Everything that you experience leaves its mark on your brain. When you learn something new, the neurons involved in the learning episode grow new projections and form new connections. Your brain may even produce new neurons. Physical exercise can induce similar changes, as can taking antidepressants. By contrast, stress, depression, ageing and disease can have the opposite effect, triggering neurons to break down and even die. The ability of the brain to change in response to experience is known as structural plasticity, and it is in a tug-of-war with processes that drive neurodegeneration.

Structural plasticity occurs in other species too: for example, it was described in the fruit fly more than a quarter of a century ago. Yet, the molecular mechanisms underlying structural plasticity remain unclear. Li et al. now show that, in fruit flies, this plasticity involves Toll receptors, a family of proteins present in the brain but best known for their role in the immune system.
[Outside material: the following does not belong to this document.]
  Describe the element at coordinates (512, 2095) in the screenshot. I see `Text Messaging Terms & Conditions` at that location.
Fruit flies have nine different Toll receptors, the most abundant being Toll-2. When activated, these proteins can trigger a series of molecular events in a cell. Li et al. show that increasing the amount of Toll-2 in the fly brain makes the brain produce new neurons. Activating neurons in a brain region has the same effect, and this increase in neuron number also depends on Toll-2. By contrast, reducing the amount of Toll-2 causes neurons to lose their projections and connections, and to die, and impairs fly behaviour.
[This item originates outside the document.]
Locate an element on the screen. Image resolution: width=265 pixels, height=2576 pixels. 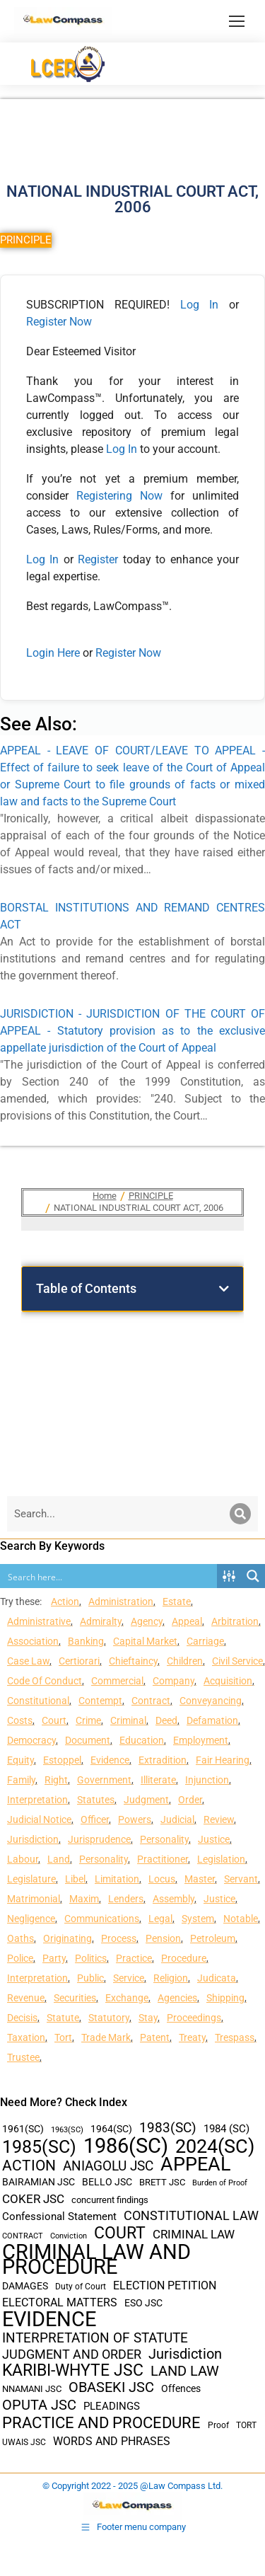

Li et al. also show that each Toll receptor has a unique distribution across the fly brain. Different types of experiences activate different brain regions, and therefore different Toll receptors. These go on to trigger a common molecular cascade, but they modulate it such as to result in distinct outcomes. By working together in different combinations, Toll receptors can promote either the death or survival of neurons, and they can also drive specific brain cells to remain dormant or to produce new neurons.

By revealing how experience changes the brain, Li et al. provide clues to the way neurons work and form; these findings may also help to find new treatments for disorders that change brain structure, such as certain psychiatric conditions. Toll-like receptors in humans could thus represent a promising new target for drug discovery.